• **WHAT YOU SHOULD DO**
Which lines run from the one containing "namely Life Goal Maximiser, Bright Future" through the end of the entries? Restate them word for word, and only those.

• **WORKING DATA**
________________________
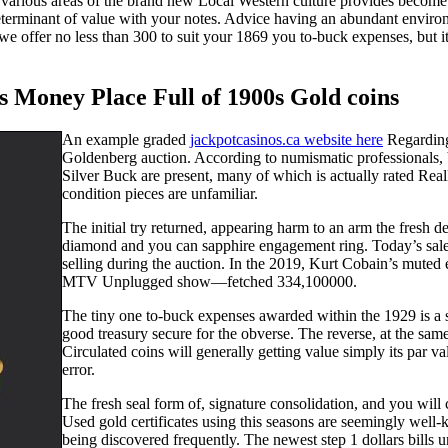
arious areas of the brand new Local Western culture provides become hi
y determinant of value with your notes. Advice having an abundant envir
e offer no less than 300 to suit your 1869 you to-buck expenses, but it 
rs Money Place Full of 1900s Gold coins
An example graded
jackpotcasinos.ca website here
Regarding
Goldenberg auction. According to numismatic professionals,
Silver Buck are present, many of which is actually rated Re
condition pieces are unfamiliar.
The initial try returned, appearing harm to an arm the fresh
diamond and you can sapphire engagement ring. Today’s sales
selling during the auction. In the 2019, Kurt Cobain’s muted
MTV Unplugged show—fetched 334,100000.
The tiny one to-buck expenses awarded within the 1929 is a si
good treasury secure for the obverse. The reverse, at the sa
Circulated coins will generally getting value simply its par v
error.
The fresh seal form of, signature consolidation, and you will 
Used gold certificates using this seasons are seemingly well
being discovered frequently. The newest step 1 dollars bills 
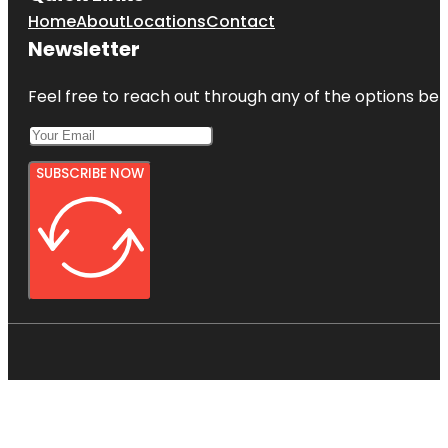
Home
About
Locations
Contact
Newsletter
Feel free to reach out through any of the options belo
SUBSCRIBE NOW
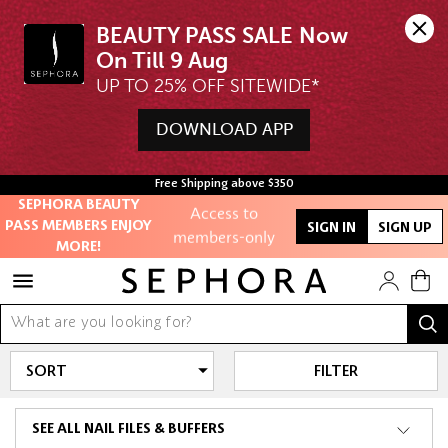
BEAUTY PASS SALE Now 
UP TO 25% OFF SITEWIDE*
DOWNLOAD APP
Unlock exclusive
online offers
Free Shipping above $350
SEPHORA BEAUTY
Access to
PASS MEMBERS ENJOY
SIGN IN
SIGN UP
members-only
MORE!
sales and events
Redeem points to
get discounts
and gifts
FILTER
And more!
SEE ALL NAIL FILES & BUFFERS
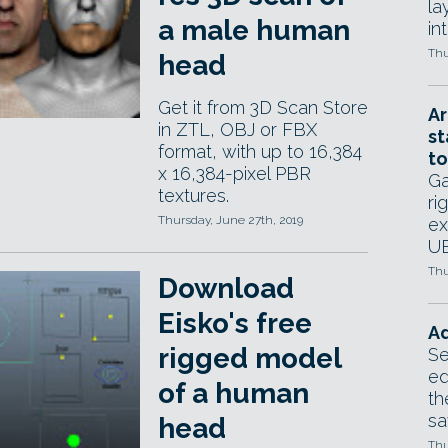
la
a male human
in
Thu
head
Get it from 3D Scan Store
Ar
in ZTL, OBJ or FBX
st
format, with up to 16,384
to
x 16,384-pixel PBR
Ga
textures.
ri
Thursday, June 27th, 2019
ex
UE
Thu
Download
Eisko's free
Ad
rigged model
Se
ed
of a human
th
sa
head
Thu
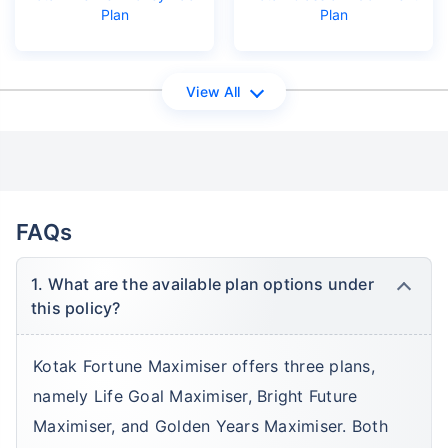
Plan
Plan
View All
FAQs
1. What are the available plan options under
this policy?
Kotak Fortune Maximiser offers three plans,
namely Life Goal Maximiser, Bright Future
Maximiser, and Golden Years Maximiser. Both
________________________
• **SOLVED EXERCISE**
namely Life Goal Maximiser, Bright Future
Maximiser, and Golden Years Maximiser. Both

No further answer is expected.